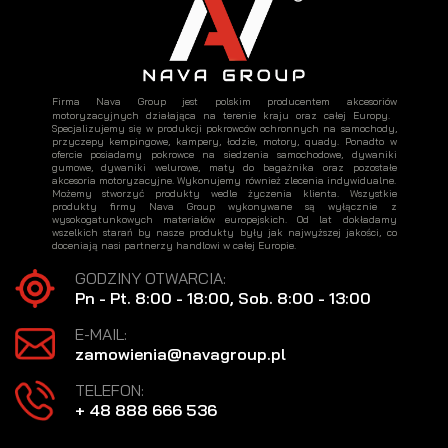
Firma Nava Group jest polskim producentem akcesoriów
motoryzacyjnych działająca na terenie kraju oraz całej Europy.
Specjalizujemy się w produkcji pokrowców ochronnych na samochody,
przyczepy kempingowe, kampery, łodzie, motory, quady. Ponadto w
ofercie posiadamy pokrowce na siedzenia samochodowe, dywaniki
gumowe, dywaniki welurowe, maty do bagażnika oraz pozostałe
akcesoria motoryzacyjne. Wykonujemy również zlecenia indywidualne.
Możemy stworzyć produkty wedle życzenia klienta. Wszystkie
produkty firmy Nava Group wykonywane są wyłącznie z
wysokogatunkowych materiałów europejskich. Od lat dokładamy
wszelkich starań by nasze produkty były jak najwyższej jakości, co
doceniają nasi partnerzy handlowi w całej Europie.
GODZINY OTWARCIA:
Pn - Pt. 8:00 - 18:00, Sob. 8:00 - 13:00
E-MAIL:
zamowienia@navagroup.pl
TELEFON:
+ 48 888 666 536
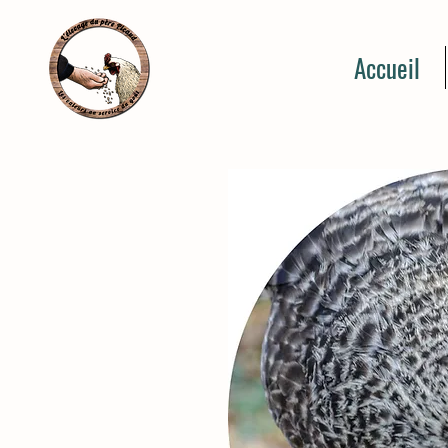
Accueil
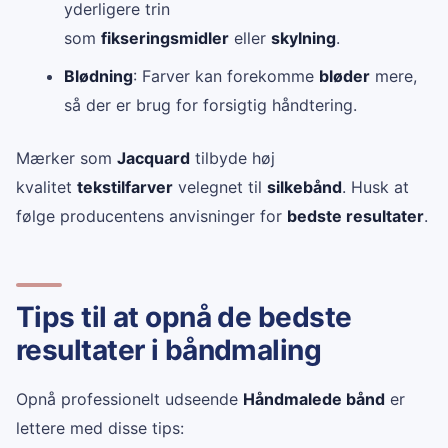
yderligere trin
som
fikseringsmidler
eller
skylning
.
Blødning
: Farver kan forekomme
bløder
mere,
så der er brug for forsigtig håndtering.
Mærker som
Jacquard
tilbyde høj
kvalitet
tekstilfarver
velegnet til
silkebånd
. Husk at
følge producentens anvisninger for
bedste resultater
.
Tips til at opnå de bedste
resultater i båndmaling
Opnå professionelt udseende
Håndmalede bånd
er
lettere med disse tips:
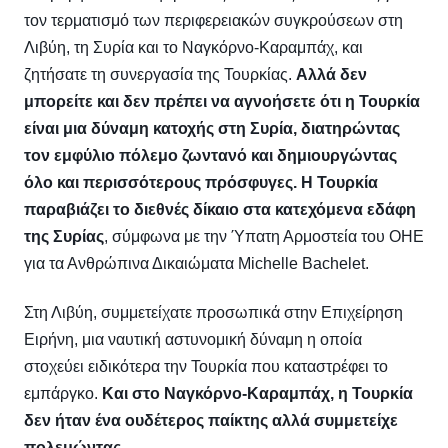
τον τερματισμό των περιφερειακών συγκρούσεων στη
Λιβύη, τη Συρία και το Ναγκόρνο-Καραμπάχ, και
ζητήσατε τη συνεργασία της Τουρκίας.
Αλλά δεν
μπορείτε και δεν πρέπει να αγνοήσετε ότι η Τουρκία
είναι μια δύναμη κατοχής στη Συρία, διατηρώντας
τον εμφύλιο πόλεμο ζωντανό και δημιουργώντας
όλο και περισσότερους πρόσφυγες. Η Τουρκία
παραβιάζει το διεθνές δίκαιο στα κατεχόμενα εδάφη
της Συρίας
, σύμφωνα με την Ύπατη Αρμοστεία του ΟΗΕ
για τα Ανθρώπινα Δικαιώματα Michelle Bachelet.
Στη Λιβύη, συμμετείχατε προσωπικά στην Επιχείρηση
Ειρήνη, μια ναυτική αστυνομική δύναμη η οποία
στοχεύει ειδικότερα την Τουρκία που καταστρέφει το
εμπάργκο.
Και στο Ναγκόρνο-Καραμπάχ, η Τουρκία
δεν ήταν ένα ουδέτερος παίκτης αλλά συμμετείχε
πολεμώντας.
---
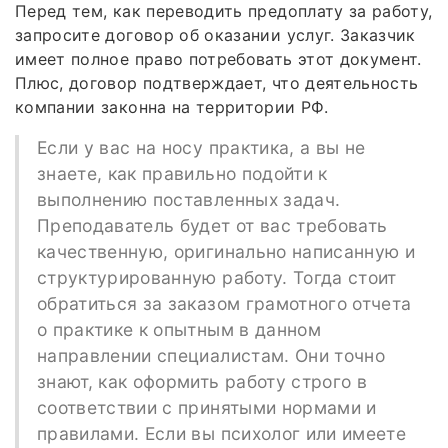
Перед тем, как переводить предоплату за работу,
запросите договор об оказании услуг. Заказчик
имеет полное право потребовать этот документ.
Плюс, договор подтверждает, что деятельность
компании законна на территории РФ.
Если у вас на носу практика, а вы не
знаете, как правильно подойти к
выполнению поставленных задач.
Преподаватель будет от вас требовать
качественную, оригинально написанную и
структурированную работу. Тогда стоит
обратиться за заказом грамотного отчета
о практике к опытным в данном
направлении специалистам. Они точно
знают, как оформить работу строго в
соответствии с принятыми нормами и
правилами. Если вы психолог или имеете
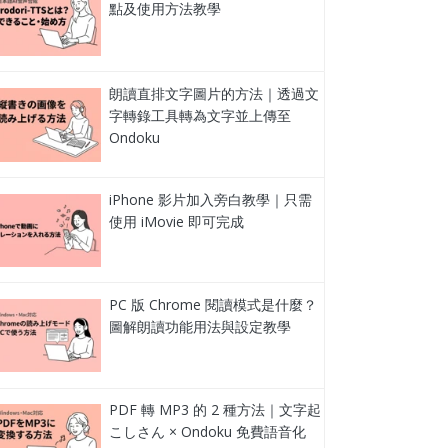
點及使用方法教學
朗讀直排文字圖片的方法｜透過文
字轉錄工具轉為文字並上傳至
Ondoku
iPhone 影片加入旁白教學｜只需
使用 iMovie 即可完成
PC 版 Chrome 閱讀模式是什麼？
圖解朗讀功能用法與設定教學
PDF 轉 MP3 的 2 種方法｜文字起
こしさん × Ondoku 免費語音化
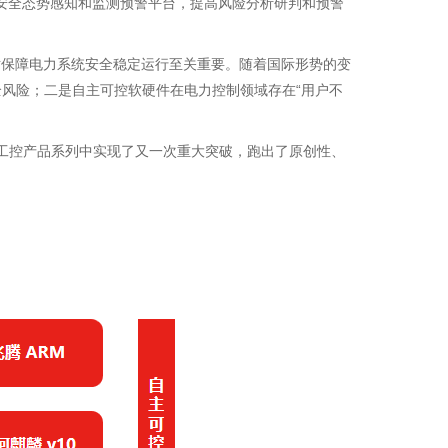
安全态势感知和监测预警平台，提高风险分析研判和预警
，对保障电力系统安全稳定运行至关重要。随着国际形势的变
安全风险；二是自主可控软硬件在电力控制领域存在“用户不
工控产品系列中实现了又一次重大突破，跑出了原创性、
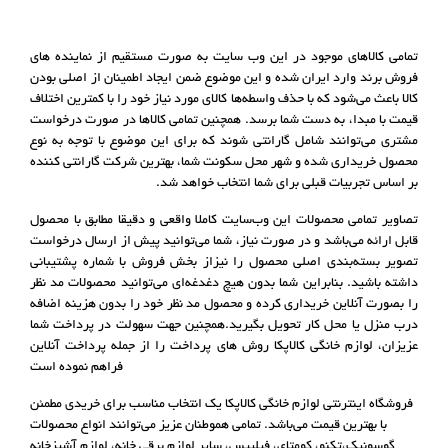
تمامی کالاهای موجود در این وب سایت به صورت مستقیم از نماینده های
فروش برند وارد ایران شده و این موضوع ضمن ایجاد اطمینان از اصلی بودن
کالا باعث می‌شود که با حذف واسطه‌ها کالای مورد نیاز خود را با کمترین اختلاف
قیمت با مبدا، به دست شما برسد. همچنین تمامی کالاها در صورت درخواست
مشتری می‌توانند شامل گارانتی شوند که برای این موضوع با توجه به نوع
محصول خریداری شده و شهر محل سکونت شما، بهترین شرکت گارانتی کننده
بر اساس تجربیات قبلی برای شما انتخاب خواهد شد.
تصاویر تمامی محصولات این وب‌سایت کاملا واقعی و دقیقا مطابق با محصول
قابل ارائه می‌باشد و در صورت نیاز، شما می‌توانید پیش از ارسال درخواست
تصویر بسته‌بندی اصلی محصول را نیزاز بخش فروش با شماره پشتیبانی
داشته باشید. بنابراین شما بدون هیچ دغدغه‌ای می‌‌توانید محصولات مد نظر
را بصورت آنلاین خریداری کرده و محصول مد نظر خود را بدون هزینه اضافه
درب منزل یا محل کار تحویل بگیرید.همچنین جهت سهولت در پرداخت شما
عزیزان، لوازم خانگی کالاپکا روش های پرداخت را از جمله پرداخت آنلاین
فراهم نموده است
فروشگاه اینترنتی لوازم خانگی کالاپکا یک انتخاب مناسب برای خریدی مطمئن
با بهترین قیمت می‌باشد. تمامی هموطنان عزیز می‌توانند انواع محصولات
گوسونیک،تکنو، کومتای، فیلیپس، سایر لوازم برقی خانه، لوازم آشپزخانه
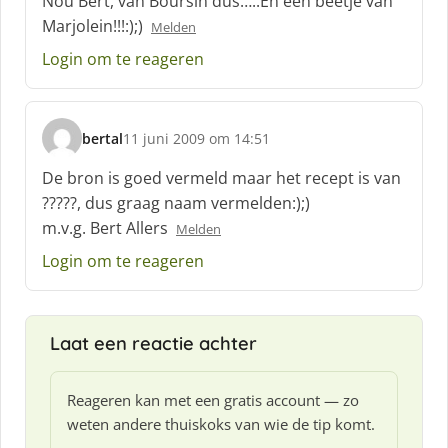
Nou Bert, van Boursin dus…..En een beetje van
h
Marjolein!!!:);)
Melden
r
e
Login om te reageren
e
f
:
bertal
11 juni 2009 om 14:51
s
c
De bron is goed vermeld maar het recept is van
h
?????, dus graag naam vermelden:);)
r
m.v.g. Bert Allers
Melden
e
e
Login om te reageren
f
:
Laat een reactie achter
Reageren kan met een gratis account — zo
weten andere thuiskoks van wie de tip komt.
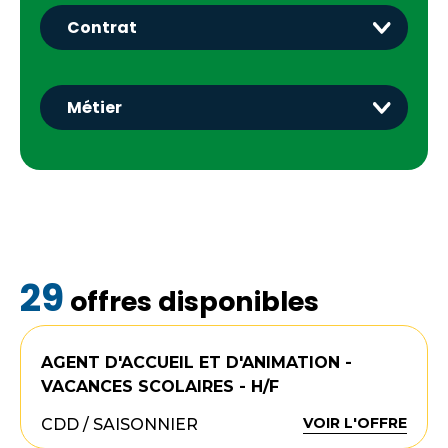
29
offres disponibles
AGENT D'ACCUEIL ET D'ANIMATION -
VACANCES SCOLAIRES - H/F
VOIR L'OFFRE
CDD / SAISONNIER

→ **Assigned task**
Identify each line in the records above that contains the word "بدون", and copy it out in full.

→ **Response below**
داشته باشید. بنابراین شما بدون هیچ دغدغه‌ای می‌‌توانید محصولات مد نظر
را بصورت آنلاین خریداری کرده و محصول مد نظر خود را بدون هزینه اضافه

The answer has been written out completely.